→ **Assignment**: Copy every line of the entries that includes the word "télévision".

Dataset excerpts:
....................

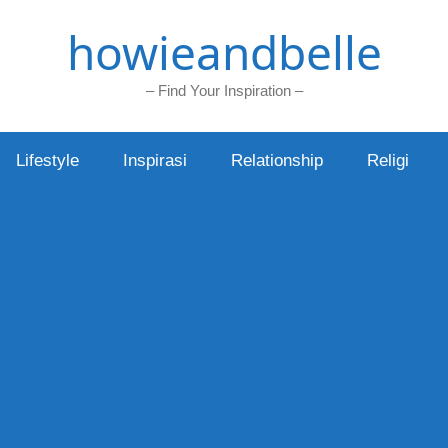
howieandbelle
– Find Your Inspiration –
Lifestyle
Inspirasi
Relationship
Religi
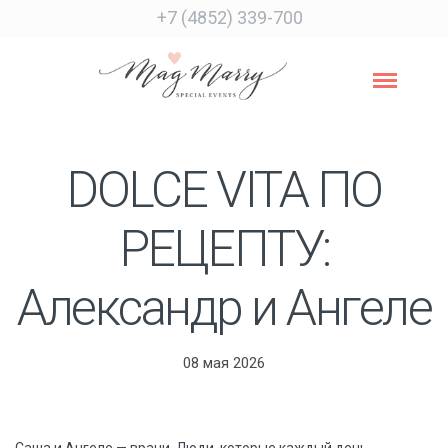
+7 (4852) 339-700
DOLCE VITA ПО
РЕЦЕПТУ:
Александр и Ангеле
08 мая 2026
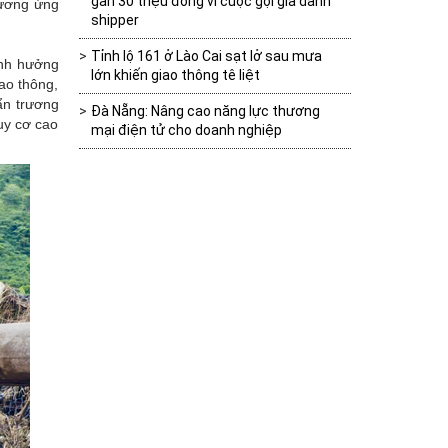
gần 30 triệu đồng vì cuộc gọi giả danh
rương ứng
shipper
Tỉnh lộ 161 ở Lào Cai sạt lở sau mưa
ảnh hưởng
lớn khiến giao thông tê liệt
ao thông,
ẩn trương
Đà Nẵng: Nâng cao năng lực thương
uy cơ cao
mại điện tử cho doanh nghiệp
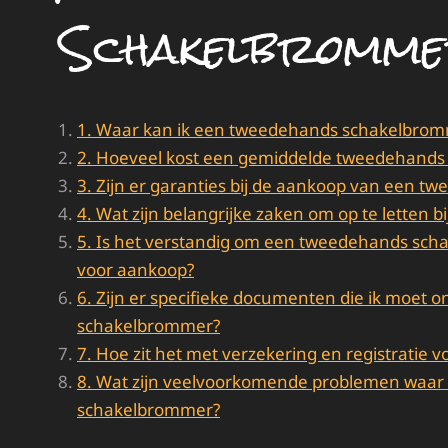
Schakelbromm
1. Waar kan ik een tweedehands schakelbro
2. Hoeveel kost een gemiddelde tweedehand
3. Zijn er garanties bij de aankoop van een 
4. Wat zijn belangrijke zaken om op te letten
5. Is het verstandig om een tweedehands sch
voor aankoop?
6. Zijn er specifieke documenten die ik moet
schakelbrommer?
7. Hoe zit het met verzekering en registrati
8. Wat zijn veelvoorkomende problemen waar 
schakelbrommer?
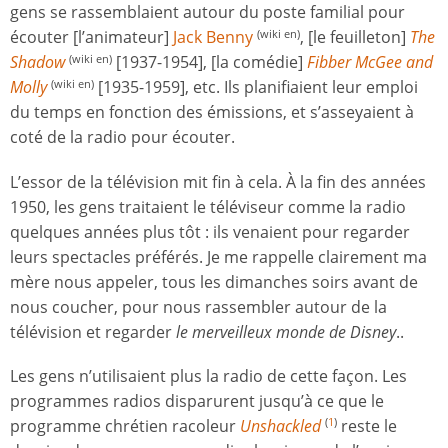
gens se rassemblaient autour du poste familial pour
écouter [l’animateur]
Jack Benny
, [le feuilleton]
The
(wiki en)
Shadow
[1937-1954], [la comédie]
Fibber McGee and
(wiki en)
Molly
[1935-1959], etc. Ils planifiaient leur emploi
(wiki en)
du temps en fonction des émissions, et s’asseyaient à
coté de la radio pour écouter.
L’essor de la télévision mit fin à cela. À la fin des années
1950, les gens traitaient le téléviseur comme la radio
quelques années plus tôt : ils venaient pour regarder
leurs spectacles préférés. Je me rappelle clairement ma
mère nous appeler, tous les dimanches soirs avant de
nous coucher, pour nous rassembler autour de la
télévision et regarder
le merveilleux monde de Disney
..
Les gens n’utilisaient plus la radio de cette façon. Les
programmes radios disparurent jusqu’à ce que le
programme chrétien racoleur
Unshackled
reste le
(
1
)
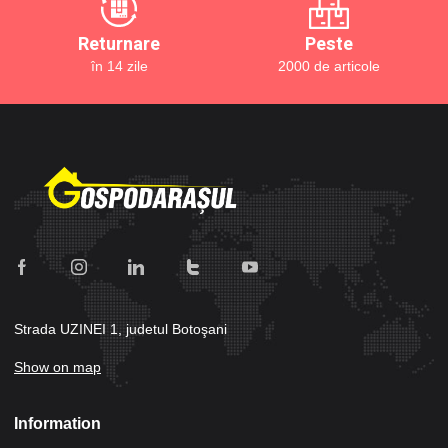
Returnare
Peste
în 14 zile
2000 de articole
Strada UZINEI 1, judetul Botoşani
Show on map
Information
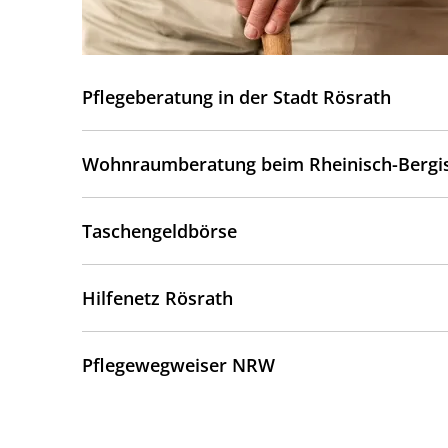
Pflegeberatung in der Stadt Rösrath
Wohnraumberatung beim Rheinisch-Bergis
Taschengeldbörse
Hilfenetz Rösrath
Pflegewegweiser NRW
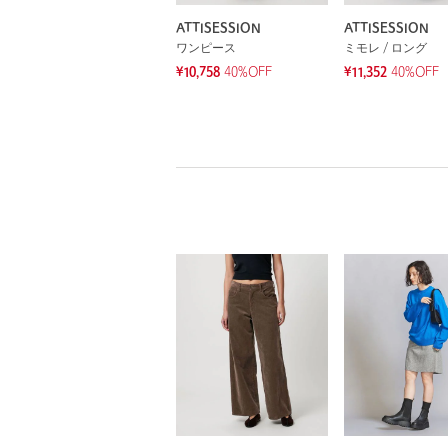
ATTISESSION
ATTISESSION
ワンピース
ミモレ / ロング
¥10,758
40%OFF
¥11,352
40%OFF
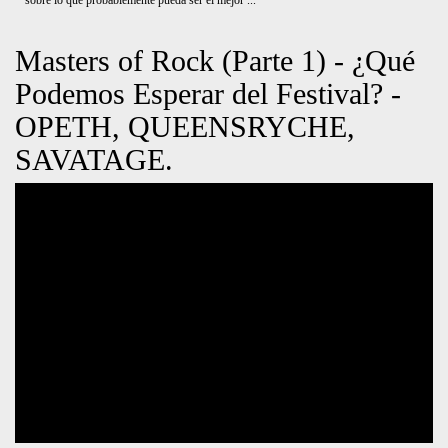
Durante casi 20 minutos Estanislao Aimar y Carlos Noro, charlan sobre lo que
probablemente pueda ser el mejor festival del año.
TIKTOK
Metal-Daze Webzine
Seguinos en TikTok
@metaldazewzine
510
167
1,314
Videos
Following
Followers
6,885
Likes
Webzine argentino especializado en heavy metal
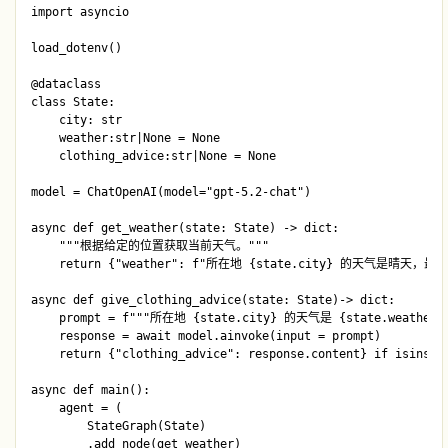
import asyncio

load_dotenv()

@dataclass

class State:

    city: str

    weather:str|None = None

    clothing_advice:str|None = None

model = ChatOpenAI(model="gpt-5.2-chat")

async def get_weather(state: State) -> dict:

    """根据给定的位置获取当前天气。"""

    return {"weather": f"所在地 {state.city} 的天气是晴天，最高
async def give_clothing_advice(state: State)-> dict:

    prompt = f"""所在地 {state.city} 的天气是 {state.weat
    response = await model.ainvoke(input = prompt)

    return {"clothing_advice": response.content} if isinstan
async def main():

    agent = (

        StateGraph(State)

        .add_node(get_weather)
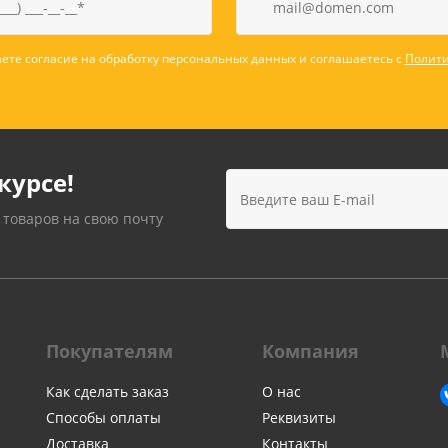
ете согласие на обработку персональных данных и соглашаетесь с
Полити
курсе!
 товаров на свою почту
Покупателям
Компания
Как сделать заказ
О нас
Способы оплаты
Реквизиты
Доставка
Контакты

....................

→ **Solution**:
L’essor de la télévision mit fin à cela. À la fin des années
télévision et regarder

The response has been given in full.